Has anyone seen the new GE Clinical Summary for EMR 9.8/CPS 12? It's horrible. I don't know how I'm going to sell printing this to my providers. It printed 6 pages of old HPI, PMH and ROS data, on a simple patient. An older patient with more history, printed 28 pages. The first page and a half are ridiculous document ID, encounter ID and table of contents info. Each heading is listed, even if there is no data available. I can't believe a patient will understand this or think this is "meaningful".
According to all the documentation, this is the ONLY way to get credit for MU2 Measure 8. We must use this form. Can anyone confirm that? Have others modified this in some way? How did you sell it to your providers?
Is it a handout template you can edit or is it hidden in the system like the ExitCare handouts are?
It is nothing you can edit from the handouts. It's "hidden" in that sense. You can customize from their form, but that is several extra clicks to remove items.
Its a CCDA document, it opens kind of like an html form except it doesnt have to be in an update. I have looked for it and can't find it. If anyone does locate it or figure out how to edit it I would love to know how. We are on CPS 12 but still use the handout at the moment because of the length issue (I know it doesnt count for MU) we are going to try to attest Q3 though so we need to figure something out ...
If it is a CCDA/HTML document, most likely it is going to live in the JBoss file structure on the Clinical Web Services server. I looked at the patch files they released for the immunization bug in the HTML form and it gets installed via a file copy to the JBoss file structure.
We are testing this as well. You can select the customize button and then uncheck specific elements to exclude them, but only on an individual basis. It will be tedious for providers to do this over and over again - and a very hard sell. Ugh.
You also can't customize a some of the things on there. Like the ROS and HPI (that prints for 5 pages on some pages because it pulls EVERYTHING). I've tried doing a bunch of traces with it not showing anything other than a function being called. It doesn't look like the function lives on the SQL server (CPS v12). We are only sending these to the patient portal for now and clicking "Denied CVS" if they don't have a patient portal.
EMR 9.8 SP1 trimmed down the CCD size. We're probably still going with workflow alternatives, but the Service Pack did reduce the size to more of an 'encounter based' level.
James,
What workflow alternatives are you planning to employ?
This is what we've found when testing the Visit Summary against our custom forms and the CCD forms -
Assessments: display only when a comment is entered; if we click only the radio button only nothing shows under the heading except "No information available."

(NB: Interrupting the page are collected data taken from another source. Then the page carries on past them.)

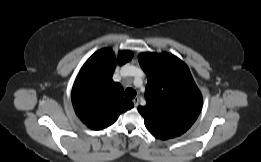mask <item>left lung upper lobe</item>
Returning <instances> with one entry per match:
<instances>
[{
  "mask_svg": "<svg viewBox=\"0 0 261 162\" xmlns=\"http://www.w3.org/2000/svg\"><path fill=\"white\" fill-rule=\"evenodd\" d=\"M138 60L148 78L147 104L138 107L146 128L162 140L182 135L202 108V95L188 66L170 53H141Z\"/></svg>",
  "mask_w": 261,
  "mask_h": 162,
  "instance_id": "left-lung-upper-lobe-1",
  "label": "left lung upper lobe"
}]
</instances>
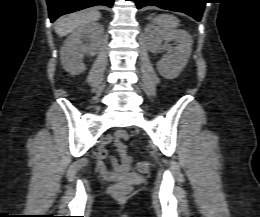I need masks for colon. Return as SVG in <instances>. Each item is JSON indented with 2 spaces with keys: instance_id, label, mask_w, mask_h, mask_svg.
I'll list each match as a JSON object with an SVG mask.
<instances>
[{
  "instance_id": "obj_1",
  "label": "colon",
  "mask_w": 260,
  "mask_h": 217,
  "mask_svg": "<svg viewBox=\"0 0 260 217\" xmlns=\"http://www.w3.org/2000/svg\"><path fill=\"white\" fill-rule=\"evenodd\" d=\"M136 171L138 172H144L147 170L148 165L146 162H138L136 164ZM111 193L116 194V195H124L127 192V185L123 184V183H119L116 185H113L110 188Z\"/></svg>"
}]
</instances>
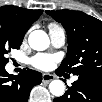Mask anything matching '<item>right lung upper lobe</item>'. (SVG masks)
I'll return each mask as SVG.
<instances>
[{
  "mask_svg": "<svg viewBox=\"0 0 102 102\" xmlns=\"http://www.w3.org/2000/svg\"><path fill=\"white\" fill-rule=\"evenodd\" d=\"M43 10H30L17 6L0 7V31H6L11 37L24 38L26 31L35 22Z\"/></svg>",
  "mask_w": 102,
  "mask_h": 102,
  "instance_id": "right-lung-upper-lobe-1",
  "label": "right lung upper lobe"
}]
</instances>
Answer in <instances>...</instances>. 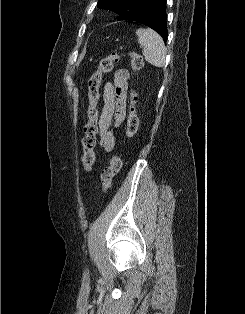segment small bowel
Instances as JSON below:
<instances>
[{"label":"small bowel","mask_w":245,"mask_h":314,"mask_svg":"<svg viewBox=\"0 0 245 314\" xmlns=\"http://www.w3.org/2000/svg\"><path fill=\"white\" fill-rule=\"evenodd\" d=\"M129 72L119 69L115 72L113 80L105 83L103 91V108L98 115L99 144L102 150L110 152L116 145V135L110 129L122 128L126 116V95Z\"/></svg>","instance_id":"1"}]
</instances>
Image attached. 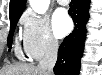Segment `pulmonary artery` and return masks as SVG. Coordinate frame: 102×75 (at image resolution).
<instances>
[{
	"label": "pulmonary artery",
	"mask_w": 102,
	"mask_h": 75,
	"mask_svg": "<svg viewBox=\"0 0 102 75\" xmlns=\"http://www.w3.org/2000/svg\"><path fill=\"white\" fill-rule=\"evenodd\" d=\"M59 3L64 4L66 0H58Z\"/></svg>",
	"instance_id": "e3ab8cb5"
}]
</instances>
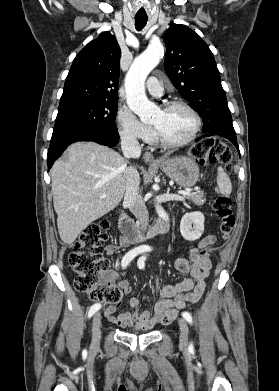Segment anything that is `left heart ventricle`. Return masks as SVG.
Wrapping results in <instances>:
<instances>
[{
	"instance_id": "left-heart-ventricle-1",
	"label": "left heart ventricle",
	"mask_w": 279,
	"mask_h": 391,
	"mask_svg": "<svg viewBox=\"0 0 279 391\" xmlns=\"http://www.w3.org/2000/svg\"><path fill=\"white\" fill-rule=\"evenodd\" d=\"M151 124L158 127L170 141H181L187 138L195 126L192 114L183 107H173L169 110L160 109Z\"/></svg>"
}]
</instances>
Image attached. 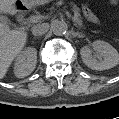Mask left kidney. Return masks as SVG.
<instances>
[{
	"mask_svg": "<svg viewBox=\"0 0 119 119\" xmlns=\"http://www.w3.org/2000/svg\"><path fill=\"white\" fill-rule=\"evenodd\" d=\"M91 46L94 51L103 57V60L99 61L92 56L90 46H83L80 50L81 58L84 64L89 68L101 71L110 69L119 63V54L109 43L96 40Z\"/></svg>",
	"mask_w": 119,
	"mask_h": 119,
	"instance_id": "1",
	"label": "left kidney"
}]
</instances>
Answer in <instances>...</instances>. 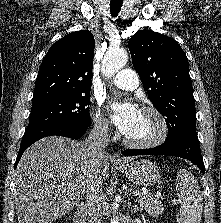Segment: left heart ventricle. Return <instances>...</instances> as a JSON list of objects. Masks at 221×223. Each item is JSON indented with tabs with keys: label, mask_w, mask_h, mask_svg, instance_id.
Here are the masks:
<instances>
[{
	"label": "left heart ventricle",
	"mask_w": 221,
	"mask_h": 223,
	"mask_svg": "<svg viewBox=\"0 0 221 223\" xmlns=\"http://www.w3.org/2000/svg\"><path fill=\"white\" fill-rule=\"evenodd\" d=\"M159 131L157 119L147 113H139V116L126 136L135 141H144L154 137Z\"/></svg>",
	"instance_id": "b2bd125f"
}]
</instances>
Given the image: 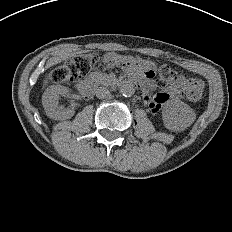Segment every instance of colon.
I'll return each instance as SVG.
<instances>
[{
    "label": "colon",
    "instance_id": "5ec220e1",
    "mask_svg": "<svg viewBox=\"0 0 232 232\" xmlns=\"http://www.w3.org/2000/svg\"><path fill=\"white\" fill-rule=\"evenodd\" d=\"M97 63V57L93 54L78 55L59 65L51 75L56 83L73 82L86 76ZM176 82L175 72L166 65H162L158 71V83L166 88ZM204 86L199 80H189L186 85L187 98L192 102H199L203 98Z\"/></svg>",
    "mask_w": 232,
    "mask_h": 232
}]
</instances>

Family History: only works if we use the CCC form
History of Past Illness: displays only if something is added; "reviewed" check box does not cause hx to display
Plan of Care: as far as we can tell, we must use the CCC form
Results: only BMI displays in our test database
Review of Systems: only "There may be information available, but it has not been provided by the sender" displays whether a ROS was done or not and whether we are using CCC forms or our custom form (which is really the Medicalogic form with some changes).

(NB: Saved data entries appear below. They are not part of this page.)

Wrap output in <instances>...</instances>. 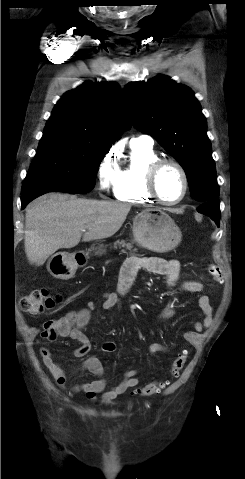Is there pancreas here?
<instances>
[{
	"mask_svg": "<svg viewBox=\"0 0 245 479\" xmlns=\"http://www.w3.org/2000/svg\"><path fill=\"white\" fill-rule=\"evenodd\" d=\"M117 246L119 247H125L126 249L128 250H131L132 249V243H127L126 241L124 240H117L115 243H114V248L116 249Z\"/></svg>",
	"mask_w": 245,
	"mask_h": 479,
	"instance_id": "pancreas-1",
	"label": "pancreas"
}]
</instances>
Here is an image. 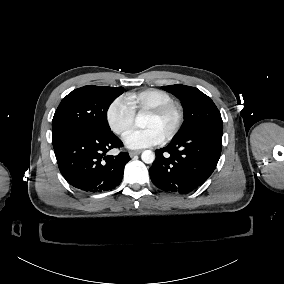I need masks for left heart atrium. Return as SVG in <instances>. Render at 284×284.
<instances>
[{"instance_id": "left-heart-atrium-1", "label": "left heart atrium", "mask_w": 284, "mask_h": 284, "mask_svg": "<svg viewBox=\"0 0 284 284\" xmlns=\"http://www.w3.org/2000/svg\"><path fill=\"white\" fill-rule=\"evenodd\" d=\"M123 142L129 149H142L160 144L162 137L152 128L131 129L123 136Z\"/></svg>"}]
</instances>
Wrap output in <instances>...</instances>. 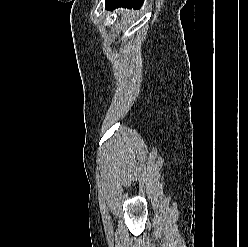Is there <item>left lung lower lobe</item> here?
<instances>
[{
    "mask_svg": "<svg viewBox=\"0 0 248 247\" xmlns=\"http://www.w3.org/2000/svg\"><path fill=\"white\" fill-rule=\"evenodd\" d=\"M143 0H106L105 6L107 9H113L120 6L139 8Z\"/></svg>",
    "mask_w": 248,
    "mask_h": 247,
    "instance_id": "1",
    "label": "left lung lower lobe"
}]
</instances>
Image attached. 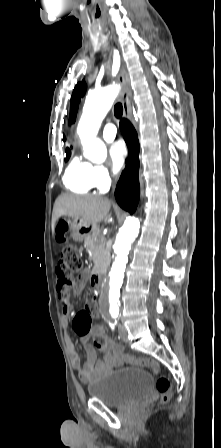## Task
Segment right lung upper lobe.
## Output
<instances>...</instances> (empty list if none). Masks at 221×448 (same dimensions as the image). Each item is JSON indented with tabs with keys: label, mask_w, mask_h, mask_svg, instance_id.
I'll return each instance as SVG.
<instances>
[{
	"label": "right lung upper lobe",
	"mask_w": 221,
	"mask_h": 448,
	"mask_svg": "<svg viewBox=\"0 0 221 448\" xmlns=\"http://www.w3.org/2000/svg\"><path fill=\"white\" fill-rule=\"evenodd\" d=\"M63 140H65V137L63 138ZM66 152H70V149H69V148H67V149H66Z\"/></svg>",
	"instance_id": "obj_1"
}]
</instances>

Social History: only displays risk factors
Instructions: again, as far as we can tell, we have to use the CCC form
I would like to hear from others about their experience with the Visit Summary/TOC/CCD documents and any ideas they might have to make them work properly. We want to give out providers 2 opportunities to meet MU 2 so will have to upgrade soon.
All the ones I have tested had 1 - 2 pages worth of repeated HPI and then some more pages of ROS. Everything else seems to be one or two paragraphs as it was done in the office visit.
My first post. (Yay, me!)
It sounds like someone, at some level, is confused on the documentation requirements. MU Measure 8 refers to transfers of care - referrals, change in doctor, etc. CMS calls this a "Transition of Care Summary". This is in contrast to the "Clinical visit Summary" which is what we give patients at the end of visits, which has fewer requirements but also seems to have ballooned recently, and denoted by "Measure 13".
The regulation also states that the visit summary may be given electronically, though they don't say how to record that in the EMR.
We are supposed to upgrade from 9.5 to 12 in June, hopefully this gets fixed before then, or I am going to have to designate a dummy printer that doesn't work to print these tree-slaughtering requirements. For good measure, healthit.gov also suggests that a pre-visit summary be printed for patients.
David Sacco, MD
We are on CPS 12.0.3 and have found this document overwhelming, not only for the amount of paper it prints but the information it contains. Has anyone found a way to customize this form or use another type of form and still get the MU credit?
Thanks
Laurie
SP5 (August) and/or the 9.9/12.x releases (September) will re-address the CCD's volume of data.
Until then, your alternative is "Patient-Declined".